By Ibrahim Moshood
On 8 December, the National Assembly received the 2021 Finance Bill (the Bill) for consideration and eventual passage. As a build-on of the 2020 version, the Bill seeks to amend multiple laws such as the; the Capital Gains Act; Stamp Duties Act, Personal Income Tax Act; Companies Income Tax Act; Tertiary Education Trust Fund (Establishment Act) etc.
An update will be provided when the Act is finally passed by the National Assembly. We have highlighted some of the changes proposed by the Act and set them below;
Capital Gains Tax
- A Capital Gains Tax at the rate of 5% is applicable where shares are disposed in a Nigerian company worth at least N500m in any consecutive 12 months, with exemptions including;
- where the proceeds of the sale are re-invested in the shares of another Nigerian company in that year of assessment (rate applies proportionately on proceeds not invested).
- where the transfer of shares is done under the Regulated Securities Lending Transaction
Personal Income Tax
- Deductible life assurance premium for PIT purposes now excludes contracts for deferred annuity
Companies Income Tax
- Lottery and gaming operations including; betting, gambling, poker, roulette, bingo, craps, wagering and related affairs, are now specifically taxable under CITA. This implies that the National Lottery Act would no longer apply.
- Formerly 0.5%, minimum tax is now applicable at 0.25% of annual turnover. But this is only applicable for two accounting periods: 1 January 2019 – 31 December 2020 or 1 January 2020 – 31 December 2021.
- Formerly, companies with downstream operations were eligible for exemption of profits where the qualifying goods are exported from Nigeria. Currently, companies operating in both midstream and downstream sectors are no longer eligible for such exemptions. The incentive for gas utilization is now to be claimed once by an entity. Restructured entities that already claimed this credit before restructuring can no longer claim.
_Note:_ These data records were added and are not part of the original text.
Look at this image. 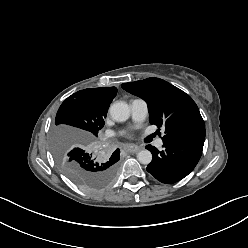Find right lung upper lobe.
<instances>
[{
	"label": "right lung upper lobe",
	"mask_w": 248,
	"mask_h": 248,
	"mask_svg": "<svg viewBox=\"0 0 248 248\" xmlns=\"http://www.w3.org/2000/svg\"><path fill=\"white\" fill-rule=\"evenodd\" d=\"M94 108L108 110L117 94L116 87H101L81 90Z\"/></svg>",
	"instance_id": "cb5924a9"
}]
</instances>
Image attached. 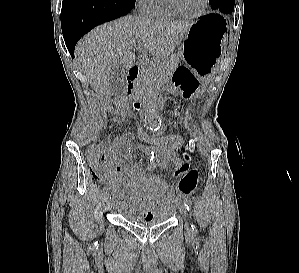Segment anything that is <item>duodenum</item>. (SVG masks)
<instances>
[{
    "label": "duodenum",
    "mask_w": 299,
    "mask_h": 273,
    "mask_svg": "<svg viewBox=\"0 0 299 273\" xmlns=\"http://www.w3.org/2000/svg\"><path fill=\"white\" fill-rule=\"evenodd\" d=\"M140 74V67L137 65H134L130 68L128 77H127V95L130 99L133 100V105L135 109H138L140 107L141 101L136 98L135 96V85L136 81Z\"/></svg>",
    "instance_id": "410a0bca"
}]
</instances>
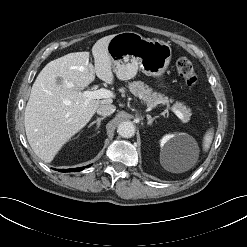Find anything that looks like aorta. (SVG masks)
Returning <instances> with one entry per match:
<instances>
[{"mask_svg": "<svg viewBox=\"0 0 247 247\" xmlns=\"http://www.w3.org/2000/svg\"><path fill=\"white\" fill-rule=\"evenodd\" d=\"M117 133L123 138H131L135 134V126L130 121L121 122L118 125Z\"/></svg>", "mask_w": 247, "mask_h": 247, "instance_id": "aorta-1", "label": "aorta"}]
</instances>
- Capital allowance to be claimed on an asset is limited to the portion of that set used to generate taxable profit. A pro-rata allowance rate is applicable except the proportion of non-taxable income does not exceed 20% of the total income of the company.
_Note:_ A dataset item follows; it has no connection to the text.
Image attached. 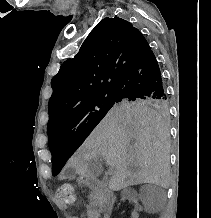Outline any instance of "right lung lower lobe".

- Capital allowance brought forward by an SME is now treated as having been claimed and consumed in each such year of assessment. An exemption is granted where the company has a pioneer status.
- Capital allowance to be claimed on an asset is limited to the portion of that set used to generate taxable profit. A pro-rata allowance rate is applicable except the proportion of non-taxable income does not exceed 20% of the total income of the company.
Value Added Tax
- Companies with less than N25m turnover are excluded from VAT compliance/registration. However, companies in the upstream sector are mandated to comply regardless of turnover.
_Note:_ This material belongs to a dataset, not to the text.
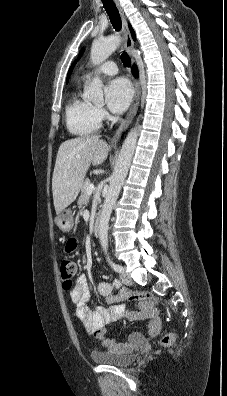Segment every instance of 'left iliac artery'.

- Non-Resident Entities (NREs) supplying VATable goods/services to Nigeria must charge, collect and remit VAT. This obligation only shifts to the Nigerian counterpart where the NRE fails.
Education Tax
- Education Tax assessment must now be paid or contested within 30 days of assessment as opposed to the former 60 days.
Electronic Money Transfer Levy (EMTL)
- The Minister of Finance shall make regulations for the administration, collection and enforcement of the Electronic Money Transfer Levy (EMTL); and further provisions affecting the stamp duties and EMTL collected from 2015 – 2019.
National Agency for Science and Engineering Infrastructure Act (NASENI)
- Commercial companies are no longer required to pay 0.25% of their turnovers to the NASENI fund. Commercial companies are not defined, hopefully a circular is issued to this effect after passage.
Administration
- All revenues collected must be paid to the federation account or the consolidated revenue fund as provided by the relevant laws. Violation is punishable by imprisonment, fine or both.
- The FIRS is to administer, collect and enforce the payment of the police levy.
- The withholding tax received on a unit trust shall be the final tax on that interest.
- The FIRS has power to assess digital companies (involved in e-commerce, mobile application stores, online adverts, sound/signal reception, messages, images or data of any kind) to CIT.